- _WORK TO COMPLETE_:
Pull out every line with the word "Castle" from the entries below.

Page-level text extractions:
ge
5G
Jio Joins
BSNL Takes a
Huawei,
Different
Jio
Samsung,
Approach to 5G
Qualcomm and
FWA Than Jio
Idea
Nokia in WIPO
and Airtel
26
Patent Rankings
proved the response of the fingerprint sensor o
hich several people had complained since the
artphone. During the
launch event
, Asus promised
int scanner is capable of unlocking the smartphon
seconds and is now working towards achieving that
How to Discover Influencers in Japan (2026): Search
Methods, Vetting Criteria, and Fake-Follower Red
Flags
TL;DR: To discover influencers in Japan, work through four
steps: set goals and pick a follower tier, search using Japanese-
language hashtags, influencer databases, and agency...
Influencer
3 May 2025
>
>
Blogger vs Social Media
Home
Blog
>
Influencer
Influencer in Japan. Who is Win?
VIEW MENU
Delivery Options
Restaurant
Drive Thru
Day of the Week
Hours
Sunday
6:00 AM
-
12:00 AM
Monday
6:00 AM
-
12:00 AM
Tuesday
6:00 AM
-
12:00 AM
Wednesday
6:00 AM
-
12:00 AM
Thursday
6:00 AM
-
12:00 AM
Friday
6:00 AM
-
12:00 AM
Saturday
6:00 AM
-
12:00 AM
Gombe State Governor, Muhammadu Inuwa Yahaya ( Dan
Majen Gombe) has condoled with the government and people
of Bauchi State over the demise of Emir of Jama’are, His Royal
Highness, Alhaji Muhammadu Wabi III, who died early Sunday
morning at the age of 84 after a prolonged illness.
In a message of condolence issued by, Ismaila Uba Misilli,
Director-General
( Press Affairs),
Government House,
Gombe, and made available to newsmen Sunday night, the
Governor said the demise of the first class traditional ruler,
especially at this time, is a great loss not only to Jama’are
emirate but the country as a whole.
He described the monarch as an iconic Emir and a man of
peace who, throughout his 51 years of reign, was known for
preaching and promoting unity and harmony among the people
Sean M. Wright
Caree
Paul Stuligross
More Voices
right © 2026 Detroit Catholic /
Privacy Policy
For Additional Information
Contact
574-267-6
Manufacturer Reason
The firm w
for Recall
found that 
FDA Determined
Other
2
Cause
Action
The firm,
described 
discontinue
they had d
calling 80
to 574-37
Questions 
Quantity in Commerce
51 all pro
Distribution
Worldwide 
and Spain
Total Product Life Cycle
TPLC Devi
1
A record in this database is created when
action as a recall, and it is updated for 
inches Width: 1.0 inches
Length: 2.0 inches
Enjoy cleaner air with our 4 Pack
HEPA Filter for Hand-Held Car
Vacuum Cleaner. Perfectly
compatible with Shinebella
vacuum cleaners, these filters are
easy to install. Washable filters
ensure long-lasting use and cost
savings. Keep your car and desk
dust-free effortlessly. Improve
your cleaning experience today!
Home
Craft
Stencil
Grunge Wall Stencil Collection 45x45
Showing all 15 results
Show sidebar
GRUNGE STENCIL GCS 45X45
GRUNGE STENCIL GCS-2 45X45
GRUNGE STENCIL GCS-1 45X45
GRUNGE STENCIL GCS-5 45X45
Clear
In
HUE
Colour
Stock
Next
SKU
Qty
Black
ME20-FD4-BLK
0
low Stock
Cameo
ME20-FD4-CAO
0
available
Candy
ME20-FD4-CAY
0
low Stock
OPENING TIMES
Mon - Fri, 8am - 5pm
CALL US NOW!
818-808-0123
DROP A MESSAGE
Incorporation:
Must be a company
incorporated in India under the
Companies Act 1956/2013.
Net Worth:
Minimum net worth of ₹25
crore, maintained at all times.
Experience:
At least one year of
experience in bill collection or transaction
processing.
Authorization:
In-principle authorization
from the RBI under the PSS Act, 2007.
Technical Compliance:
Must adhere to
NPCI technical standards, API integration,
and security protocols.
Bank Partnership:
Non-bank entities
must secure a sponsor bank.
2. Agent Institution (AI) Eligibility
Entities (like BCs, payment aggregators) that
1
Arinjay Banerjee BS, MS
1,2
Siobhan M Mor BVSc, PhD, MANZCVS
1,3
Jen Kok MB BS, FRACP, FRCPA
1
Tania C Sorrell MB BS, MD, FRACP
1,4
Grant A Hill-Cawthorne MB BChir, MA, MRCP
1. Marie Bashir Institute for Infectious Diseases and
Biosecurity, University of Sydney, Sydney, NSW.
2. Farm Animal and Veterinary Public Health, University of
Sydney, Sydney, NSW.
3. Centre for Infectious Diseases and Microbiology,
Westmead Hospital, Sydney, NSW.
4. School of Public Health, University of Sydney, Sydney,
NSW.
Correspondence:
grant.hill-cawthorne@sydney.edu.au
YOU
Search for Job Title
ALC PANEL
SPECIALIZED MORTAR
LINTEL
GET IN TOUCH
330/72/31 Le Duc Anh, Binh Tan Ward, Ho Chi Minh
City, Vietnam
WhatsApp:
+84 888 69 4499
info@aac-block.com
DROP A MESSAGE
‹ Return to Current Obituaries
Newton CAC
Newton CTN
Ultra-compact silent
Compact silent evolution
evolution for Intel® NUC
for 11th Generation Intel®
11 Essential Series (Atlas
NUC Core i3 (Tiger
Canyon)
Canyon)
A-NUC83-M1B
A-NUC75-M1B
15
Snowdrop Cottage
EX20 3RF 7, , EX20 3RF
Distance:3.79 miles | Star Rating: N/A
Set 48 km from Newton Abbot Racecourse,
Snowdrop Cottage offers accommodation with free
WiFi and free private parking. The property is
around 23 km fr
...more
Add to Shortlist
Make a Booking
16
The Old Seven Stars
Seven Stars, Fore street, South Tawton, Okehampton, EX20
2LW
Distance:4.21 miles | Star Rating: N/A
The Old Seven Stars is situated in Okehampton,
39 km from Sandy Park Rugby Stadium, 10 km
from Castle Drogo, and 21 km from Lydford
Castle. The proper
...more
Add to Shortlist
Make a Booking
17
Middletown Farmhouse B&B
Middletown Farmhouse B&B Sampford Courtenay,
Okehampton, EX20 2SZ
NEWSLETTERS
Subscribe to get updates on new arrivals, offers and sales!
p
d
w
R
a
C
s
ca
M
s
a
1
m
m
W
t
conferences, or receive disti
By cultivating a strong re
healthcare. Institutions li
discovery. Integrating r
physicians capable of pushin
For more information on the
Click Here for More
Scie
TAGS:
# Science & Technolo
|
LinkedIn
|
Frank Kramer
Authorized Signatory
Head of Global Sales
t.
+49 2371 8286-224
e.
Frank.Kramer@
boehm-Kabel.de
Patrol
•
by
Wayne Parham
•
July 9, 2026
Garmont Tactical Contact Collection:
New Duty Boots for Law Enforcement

- _ANSWER TO THIS PROBLEM_:
from Castle Drogo, and 21 km from Lydford
Castle. The proper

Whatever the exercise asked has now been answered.